## EXERCISE MATERIAL
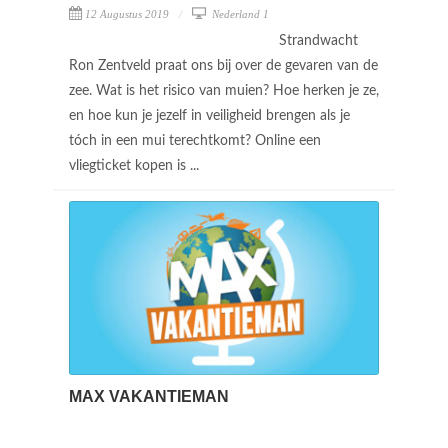
12 Augustus 2019
Nederland 1
Strandwacht
Ron Zentveld praat ons bij over de gevaren van de
zee. Wat is het risico van muien? Hoe herken je ze,
en hoe kun je jezelf in veiligheid brengen als je
tóch in een mui terechtkomt? Online een
vliegticket kopen is ...
MAX VAKANTIEMAN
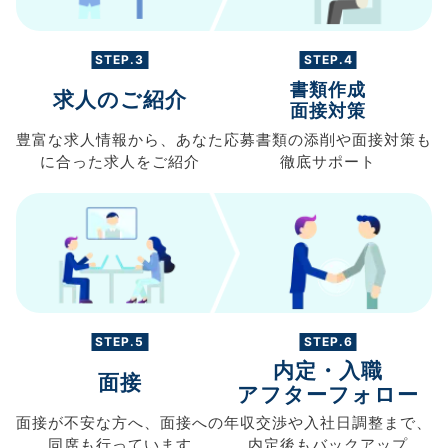
STEP.3
STEP.4
書類作成
求人のご紹介
面接対策
豊富な求人情報から、
あなた
応募書類の
添削や面接対策も
に合った求人を
ご紹介
徹底サポート
STEP.5
STEP.6
内定・入職
面接
アフターフォロー
面接が不安な方へ、
面接への
年収交渉や
入社日調整まで、
同席も
行っています
内定後もバックアップ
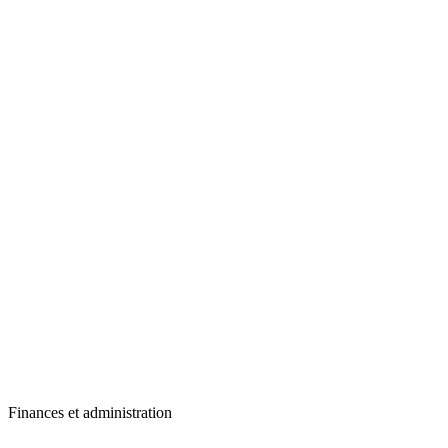
Finances et administration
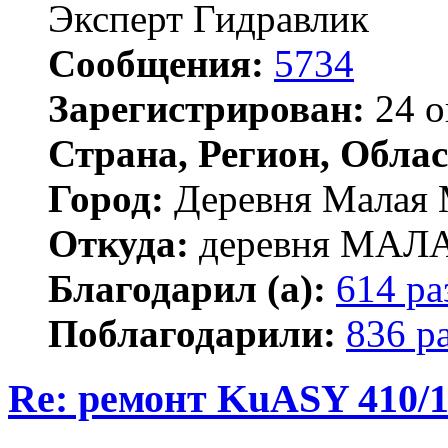
Эксперт Гидравлик
Сообщения:
5734
Зарегистрирован:
24 о
Страна, Регион, Облас
Город:
Деревня Малая 
Откуда:
деревня МА
Благодарил (а):
614 ра
Поблагодарили:
836 р
Re: ремонт KuASY 410/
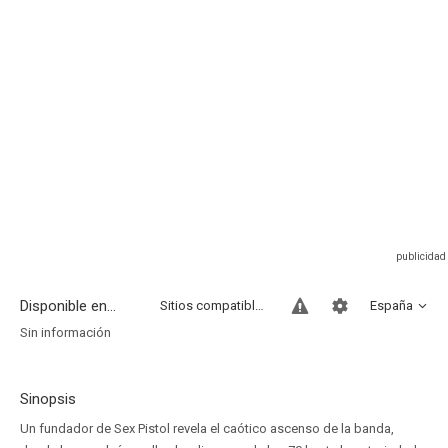
Disponible en...
Sitios compatibles
España
Sin información
Sinopsis
Un fundador de Sex Pistol revela el caótico ascenso de la banda,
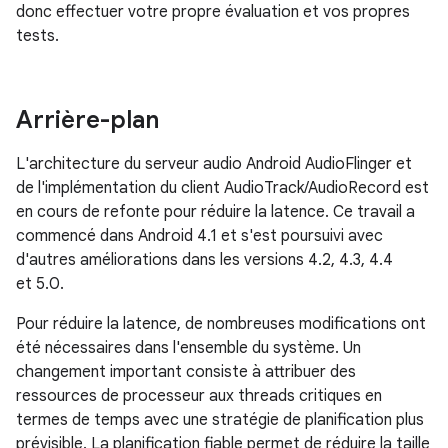
donc effectuer votre propre évaluation et vos propres
tests.
Arrière-plan
L'architecture du serveur audio Android AudioFlinger et
de l'implémentation du client AudioTrack/AudioRecord est
en cours de refonte pour réduire la latence. Ce travail a
commencé dans Android 4.1 et s'est poursuivi avec
d'autres améliorations dans les versions 4.2, 4.3, 4.4
et 5.0.
Pour réduire la latence, de nombreuses modifications ont
été nécessaires dans l'ensemble du système. Un
changement important consiste à attribuer des
ressources de processeur aux threads critiques en
termes de temps avec une stratégie de planification plus
prévisible. La planification fiable permet de réduire la taille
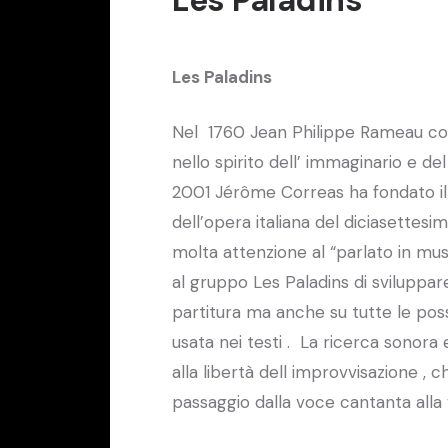
Les Paladins
Nel 1760 Jean Philippe Rameau 
nello spirito dell’ immaginario e de
2001 Jérôme Correas ha fondato il
dell’opera italiana del diciasette
molta attenzione al “parlato in mus
al gruppo Les Paladins di sviluppa
partitura ma anche su tutte le possi
usata nei testi . La ricerca sonora
alla libertà dell improvvisazione , c
passaggio dalla voce cantanta alla 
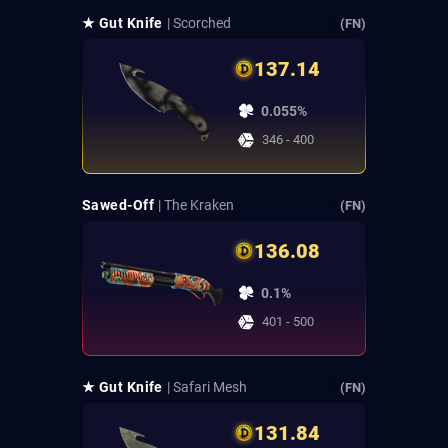
★ Gut Knife
| Scorched
(FN)
137.14
0.055%
346 - 400
Sawed-Off
| The Kraken
(FN)
136.08
0.1%
401 - 500
★ Gut Knife
| Safari Mesh
(FN)
131.84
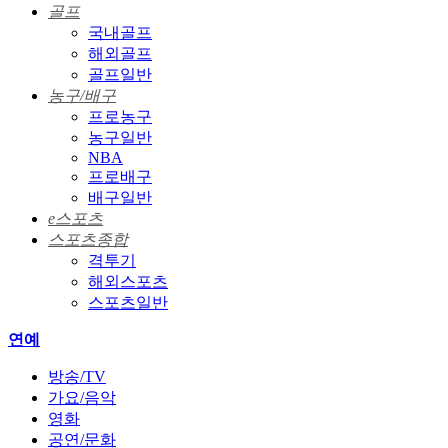
골프
국내골프
해외골프
골프일반
농구/배구
프로농구
농구일반
NBA
프로배구
배구일반
e스포츠
스포츠종합
격투기
해외스포츠
스포츠일반
연예
방송/TV
가요/음악
영화
공연/문화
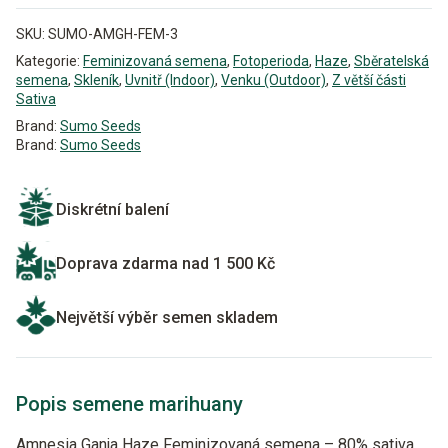
SKU:
SUMO-AMGH-FEM-3
Kategorie:
Feminizovaná semena
,
Fotoperioda
,
Haze
,
Sběratelská
semena
,
Skleník
,
Uvnitř (Indoor)
,
Venku (Outdoor)
,
Z větší části
Sativa
Brand:
Sumo Seeds
Brand:
Sumo Seeds
Diskrétní balení
Doprava zdarma nad 1 500 Kč
Největší výběr semen skladem
Popis semene marihuany
Amnesia Ganja Haze Feminizovaná semena – 80% sativa,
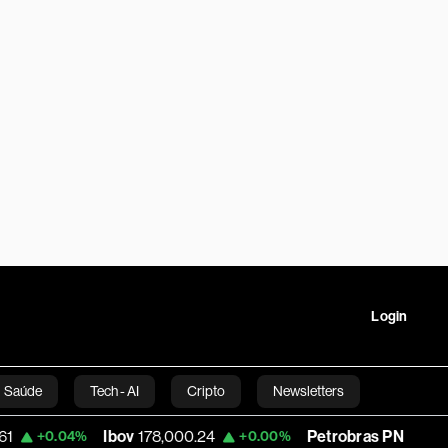
Login
Saúde
Tech - AI
Cripto
Newsletters
Ibov
178,000.24
Petrobras PN
43.05
4%
+0.00%
-0.85%
tartups
Linha Executiva
Opinião
Vídeos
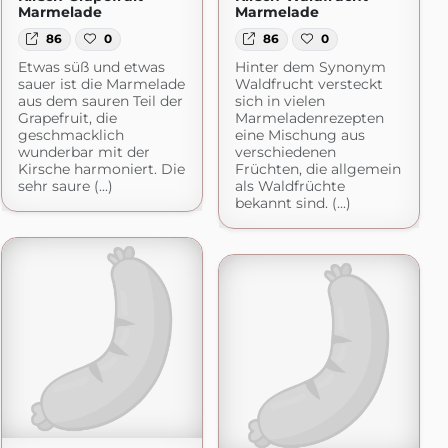
Marmelade
Marmelade
86
0
86
0
Etwas süß und etwas
Hinter dem Synonym
sauer ist die Marmelade
Waldfrucht versteckt
aus dem sauren Teil der
sich in vielen
Grapefruit, die
Marmeladenrezepten
geschmacklich
eine Mischung aus
wunderbar mit der
verschiedenen
Kirsche harmoniert. Die
Früchten, die allgemein
sehr saure (...)
als Waldfrüchte
bekannt sind. (...)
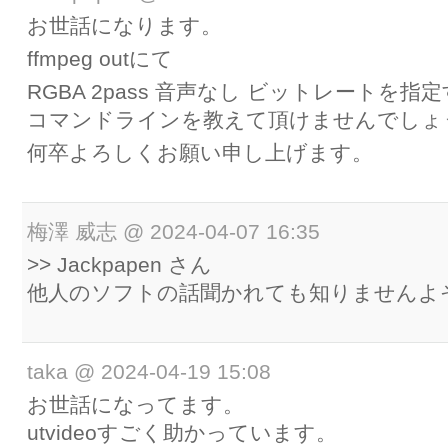
お世話になります。
ffmpeg outにて
RGBA 2pass 音声なし ビットレートを指
コマンドラインを教えて頂けませんでしょ
何卒よろしくお願い申し上げます。
梅澤 威志
@
2024-04-07 16:35
>> Jackpapen さん
他人のソフトの話聞かれても知りませんよ
taka
@
2024-04-19 15:08
お世話になってます。
utvideoすごく助かっています。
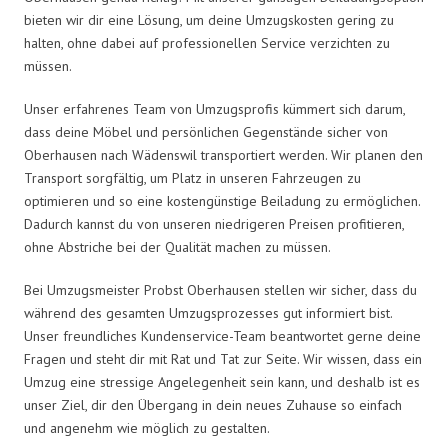
bieten wir dir eine Lösung, um deine Umzugskosten gering zu
halten, ohne dabei auf professionellen Service verzichten zu
müssen.
Unser erfahrenes Team von Umzugsprofis kümmert sich darum,
dass deine Möbel und persönlichen Gegenstände sicher von
Oberhausen nach Wädenswil transportiert werden. Wir planen den
Transport sorgfältig, um Platz in unseren Fahrzeugen zu
optimieren und so eine kostengünstige Beiladung zu ermöglichen.
Dadurch kannst du von unseren niedrigeren Preisen profitieren,
ohne Abstriche bei der Qualität machen zu müssen.
Bei Umzugsmeister Probst Oberhausen stellen wir sicher, dass du
während des gesamten Umzugsprozesses gut informiert bist.
Unser freundliches Kundenservice-Team beantwortet gerne deine
Fragen und steht dir mit Rat und Tat zur Seite. Wir wissen, dass ein
Umzug eine stressige Angelegenheit sein kann, und deshalb ist es
unser Ziel, dir den Übergang in dein neues Zuhause so einfach
und angenehm wie möglich zu gestalten.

## ACTIVITY
Each line of the material above either contains the word "Oberhausen" or does not; state how many do, and nothing else.

## COMPLETED EXERCISE
2